THE STRUCTURED RESPONSE

The "all hazard" structured response to a major incident can be adopted by the Health Services commanders at the scene and by all other members of the Health Services involved in the response. The approach is encapsulated in seven key principles.

The generic nature of these principles has been shown to cross interservice boundaries at the scene, historical civilian-military boundaries, and international boundaries.

Management and support priorities:

Command
Each emergency service at the scene has a commander. "Command" is therefore vertical within each service. Overall responsibility will be taken by one service at the scene and this service is said to have control. "Control" is therefore horizontal across the services.

Safety
The code of safety is remembered as Self, Scene, Survivors.

Communciation
Communication is the commonest failing at the scene of a major incident. Effective communication between the incident commanders must be established early and arrangements made for regular liaison.

Assessment
A rapid assessment of the scene to estimate the number and severity of injured is essential.

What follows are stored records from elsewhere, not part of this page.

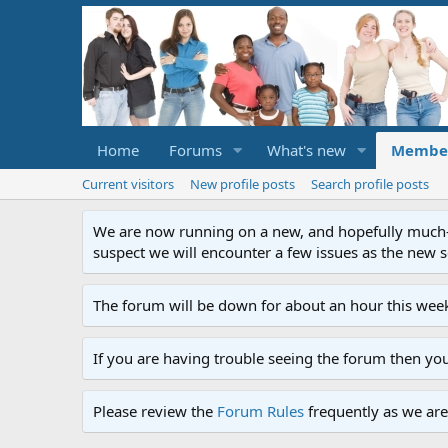
Home
Forums
What's new
Membe
Current visitors
New profile posts
Search profile posts
We are now running on a new, and hopefully much-im
suspect we will encounter a few issues as the new ser
The forum will be down for about an hour this week
If you are having trouble seeing the forum then yo
Please review the
Forum Rules
frequently as we are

The information gathered is used to determine the initial Health Service response to the scene.

Triage
This is the sorting of casualties into priorites for treatment. The process is dynamic (priorities may later after treatment or while waiting for treatment) and must be repeated at every stage of the evacuation chain to detect these changes.

Treatment
The aim of treatment at a major incident is to "do the most for the most", that is, to identify and treat the savageable. The actual treatment delivered will reflect the skills of the providers, the severity of the injuries, and the time the patient spends on the scene.

Transport
In a convential major incident in a developed country most casualties will be moved to hospital by emergency ambulance. Other forms of transport can be used and it is the responsiblity of the Health Service commanders to ensure that patients are transported in an appropriate vehicle, with the necessary in-transit care.